REPUBLIKA.CO.ID, JAKARTA -- Restorasi gambut sangat penting untuk menurunkan emisi sesuai dengan program pemerintah. Seperti diketahui target penurunan emisi sebesar 29 persen ditargetkan pada 2030.
"Penurunan emisi sebesar 29 harus bisa terlaksana," kata Dwi Astiani, Ahli Gambut sekaligus Dosen Fakultas Kehutanan Universitas Tanjungpura, Jumat, (29/1).
Makanya, kata Dwi, restorasi gambut harus dipercepat dengan melihat wilayah per wilayah. Setelah itu harus diperhatikan juga tanaman yang akan ditanam di areal gambut tersebut.

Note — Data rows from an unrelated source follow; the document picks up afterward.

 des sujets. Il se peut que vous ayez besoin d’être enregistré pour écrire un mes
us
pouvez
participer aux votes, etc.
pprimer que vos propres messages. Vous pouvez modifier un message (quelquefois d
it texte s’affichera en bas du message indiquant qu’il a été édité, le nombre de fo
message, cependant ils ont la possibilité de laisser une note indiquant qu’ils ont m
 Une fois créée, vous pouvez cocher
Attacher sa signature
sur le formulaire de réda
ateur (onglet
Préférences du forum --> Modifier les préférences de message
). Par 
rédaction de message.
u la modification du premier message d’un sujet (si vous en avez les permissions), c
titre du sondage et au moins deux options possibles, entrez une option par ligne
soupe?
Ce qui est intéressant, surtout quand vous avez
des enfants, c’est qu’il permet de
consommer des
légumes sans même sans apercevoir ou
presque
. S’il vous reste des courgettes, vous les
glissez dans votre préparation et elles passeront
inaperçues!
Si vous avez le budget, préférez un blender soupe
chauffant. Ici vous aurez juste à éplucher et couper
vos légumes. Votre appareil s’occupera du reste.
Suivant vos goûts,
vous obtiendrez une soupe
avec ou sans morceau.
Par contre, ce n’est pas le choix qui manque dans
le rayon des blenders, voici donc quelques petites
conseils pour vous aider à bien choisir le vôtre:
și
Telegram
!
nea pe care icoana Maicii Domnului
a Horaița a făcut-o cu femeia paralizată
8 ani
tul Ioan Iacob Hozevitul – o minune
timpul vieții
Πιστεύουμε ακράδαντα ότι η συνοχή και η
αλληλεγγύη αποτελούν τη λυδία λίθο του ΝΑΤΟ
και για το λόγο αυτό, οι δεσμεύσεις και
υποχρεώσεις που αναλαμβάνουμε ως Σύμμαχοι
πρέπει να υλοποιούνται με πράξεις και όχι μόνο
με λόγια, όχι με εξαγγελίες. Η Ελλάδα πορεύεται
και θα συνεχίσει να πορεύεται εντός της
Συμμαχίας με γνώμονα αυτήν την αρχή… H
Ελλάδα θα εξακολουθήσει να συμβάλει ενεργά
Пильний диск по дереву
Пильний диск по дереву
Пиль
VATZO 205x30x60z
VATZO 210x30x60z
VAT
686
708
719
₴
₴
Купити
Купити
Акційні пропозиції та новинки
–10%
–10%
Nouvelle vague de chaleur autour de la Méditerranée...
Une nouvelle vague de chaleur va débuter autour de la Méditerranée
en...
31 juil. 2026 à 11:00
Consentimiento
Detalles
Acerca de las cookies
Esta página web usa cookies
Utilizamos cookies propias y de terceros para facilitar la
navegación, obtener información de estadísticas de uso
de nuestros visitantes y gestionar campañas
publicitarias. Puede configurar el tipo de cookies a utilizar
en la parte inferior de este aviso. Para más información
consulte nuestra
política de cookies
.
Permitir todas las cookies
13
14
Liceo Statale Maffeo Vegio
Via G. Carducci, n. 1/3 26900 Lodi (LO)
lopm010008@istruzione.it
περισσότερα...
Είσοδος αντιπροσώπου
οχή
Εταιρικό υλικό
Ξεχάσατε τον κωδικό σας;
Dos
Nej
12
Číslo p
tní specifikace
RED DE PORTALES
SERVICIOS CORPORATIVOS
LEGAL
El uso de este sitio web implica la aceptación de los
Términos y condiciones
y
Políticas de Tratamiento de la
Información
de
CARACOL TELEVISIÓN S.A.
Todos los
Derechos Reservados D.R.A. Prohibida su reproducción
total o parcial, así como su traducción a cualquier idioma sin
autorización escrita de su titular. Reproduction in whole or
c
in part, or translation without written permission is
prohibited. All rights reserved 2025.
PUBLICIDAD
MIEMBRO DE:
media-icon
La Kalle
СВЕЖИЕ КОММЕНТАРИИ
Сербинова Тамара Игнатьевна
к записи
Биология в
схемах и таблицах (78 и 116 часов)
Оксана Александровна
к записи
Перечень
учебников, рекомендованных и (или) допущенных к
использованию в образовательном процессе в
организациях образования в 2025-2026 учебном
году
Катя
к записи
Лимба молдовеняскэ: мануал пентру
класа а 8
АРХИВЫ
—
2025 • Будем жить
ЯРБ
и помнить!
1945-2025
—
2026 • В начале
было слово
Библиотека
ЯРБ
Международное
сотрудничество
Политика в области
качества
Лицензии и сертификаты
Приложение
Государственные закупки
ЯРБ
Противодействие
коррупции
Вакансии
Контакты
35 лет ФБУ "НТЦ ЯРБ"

"Tanaman yang dipilih tentunya yang bisa beradaptasi dengan air. Ekosistemnya bisa diciptakan," kata dia.
Penurunan dan naiknya tinggi air, ujar Dwi, bisa disesuaikan dengan tanaman yang akan ditanam oleh masyarakat. Misalnya jagung, berapa penurunan dan naiknya air yang pas untuk tanaman itu.
Setiap wilayah tentu berbeda-beda tergantung land scapenya. Saat restorasi fungsi hidrologi juga harus diperhatikan, mengembalikan ke fungsi awal adalah cara yang paling benar.

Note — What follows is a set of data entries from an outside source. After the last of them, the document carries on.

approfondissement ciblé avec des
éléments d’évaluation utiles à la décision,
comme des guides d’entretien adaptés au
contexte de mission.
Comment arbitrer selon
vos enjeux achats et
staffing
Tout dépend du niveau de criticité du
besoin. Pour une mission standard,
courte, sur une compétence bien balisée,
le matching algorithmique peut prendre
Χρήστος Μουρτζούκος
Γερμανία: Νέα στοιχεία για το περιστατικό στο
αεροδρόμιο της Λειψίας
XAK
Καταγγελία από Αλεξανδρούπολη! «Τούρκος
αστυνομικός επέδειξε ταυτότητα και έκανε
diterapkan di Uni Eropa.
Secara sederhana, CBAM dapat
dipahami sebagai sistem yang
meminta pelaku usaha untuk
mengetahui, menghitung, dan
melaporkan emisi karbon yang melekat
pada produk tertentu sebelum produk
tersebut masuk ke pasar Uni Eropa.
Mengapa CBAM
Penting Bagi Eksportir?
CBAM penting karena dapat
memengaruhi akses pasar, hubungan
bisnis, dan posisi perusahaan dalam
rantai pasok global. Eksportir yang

Mengenai rencana restorasi ini, Badan Restorasi Gambut (BRG) merancang dialog bersama kalangan pengusaha untuk mendukung program tersebut. "Kami merancang format untuk berdialog dengan pengusaha-pengusaha karena belum terlaksana. Dalam waktu dekat akan difasilitasi oleh Kantor Kepresidenan," ujar Kepala BRG Nazir Foead.

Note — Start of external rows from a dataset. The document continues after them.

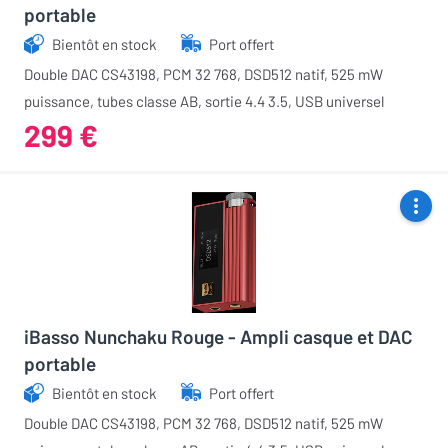
portable
Bientôt en stock
Port offert
Double DAC CS43198, PCM 32 768, DSD512 natif, 525 mW
puissance, tubes classe AB, sortie 4.4 3.5, USB universel
299 €
iBasso Nunchaku Rouge - Ampli casque et DAC
portable
Bientôt en stock
Port offert
Double DAC CS43198, PCM 32 768, DSD512 natif, 525 mW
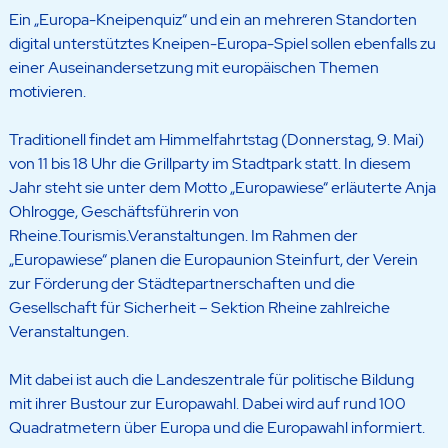
Ein „Europa-Kneipenquiz“ und ein an mehreren Standorten
digital unterstütztes Kneipen-Europa-Spiel sollen ebenfalls zu
einer Auseinandersetzung mit europäischen Themen
motivieren.
Traditionell findet am Himmelfahrtstag (Donnerstag, 9. Mai)
von 11 bis 18 Uhr die Grillparty im Stadtpark statt. In diesem
Jahr steht sie unter dem Motto „Europawiese“ erläuterte Anja
Ohlrogge, Geschäftsführerin von
Rheine.Tourismis.Veranstaltungen. Im Rahmen der
„Europawiese“ planen die Europaunion Steinfurt, der Verein
zur Förderung der Städtepartnerschaften und die
Gesellschaft für Sicherheit – Sektion Rheine zahlreiche
Veranstaltungen.
Mit dabei ist auch die Landeszentrale für politische Bildung
mit ihrer Bustour zur Europawahl. Dabei wird auf rund 100
Quadratmetern über Europa und die Europawahl informiert.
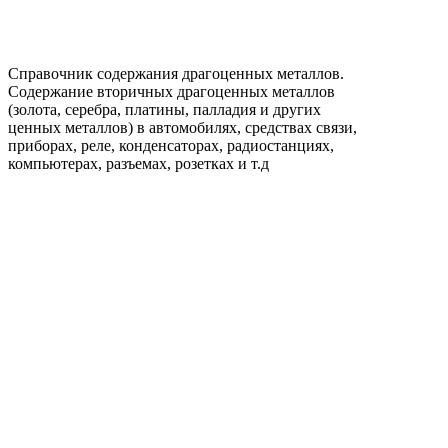
Справочник содержания драгоценных металлов.
Содержание вторичных драгоценных металлов
(золота, серебра, платины, палладия и других
ценных металлов) в автомобилях, средствах связи,
приборах, реле, конденсаторах, радиостанциях,
компьютерах, разъемах, розетках и т.д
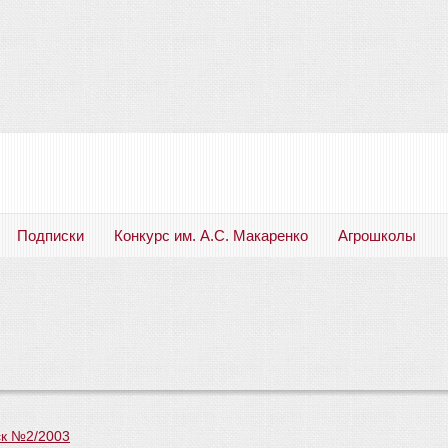
Подписки
Конкурс им. А.С. Макаренко
Агрошколы
Русский язык. Литература. Филология. Лингвистика. Методика преподавания. Учебные пособия
к №2/2003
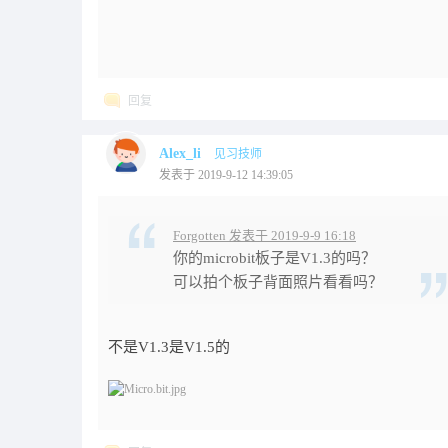
回复
Alex_li
见习技师
发表于 2019-9-12 14:39:05
Forgotten 发表于 2019-9-9 16:18
你的microbit板子是V1.3的吗？
可以拍个板子背面照片看看吗？
不是V1.3是V1.5的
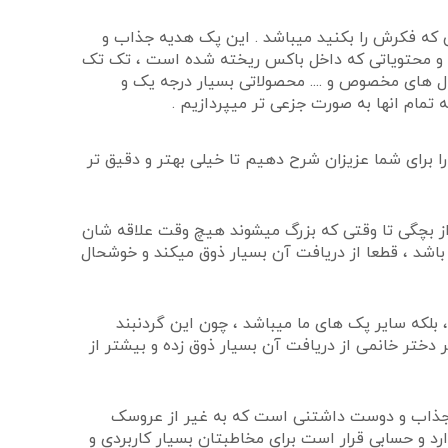
 که فکرش را بکنید میباشد . این پک هدیه جذاب و
 و محتویاتی که داخل باکس ریخته شده است ، تک تک
شال های مخصوص و .... محصولاتی بسیار درجه یک و
 تمام انها به صورت جزعی تر میپردازیم .
ا برای شما عزیزان شرح دهیم تا خیلی بهتر و دقیق تر
از بچگی تا وقتی که بزرگ میشوند هیچ وقت علاقه شان
شد ، قطعا از دریافت آن بسیار ذوق میکند و خوشحال
بلکه سایر پک های ما میباشد ، چون این گردنبند
ختر خانمی از دریافت آن بسیار ذوق زده و بیشتر از
در جذاب و دوست داشتنی است که به غیر از عروسک
 و حسابی قرار است برای مخاطبتان بسیار کاربردی و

Ditrangkan Nazir, BRG beberapa kali juga melakukan pembahasan dengan lembaga-lembaga donor yang memiliki kepentingan besar untuk restorasi gambut di Indonesia. BRG juga ingin mendengar masukan dari kalangan pengusaha, apakah mereka mempunyai contoh kerja dalam restorasi gambut.
Sebelumnya Asia Pacific Resources International Holdings Ltd (APRIL) mengatakan siap bekerja sama dengan pemerintah melalui BRG. Indonesia Operations Managing Director APRIL Tony Wenas mengaku sudah membuat program Restorasi Ekosistem Riau (RER) di Semenanjung Kampar sejak empat tahun lalu.
Cakupan wilayah pengelolaan RER terus ditingkatkan dari awalnya 20 ribu hektare (ha) menjadi 150 ribu ha saat ini. "Langkah tersebut merupakan upaya kami untuk melestarikan gambut di Semenanjung Kampar sekaligus implementasi komitmen 1:1 (satu banding satu) dalam Sustainable Forest Management Policy (SFMP) 2.0," ujarnya.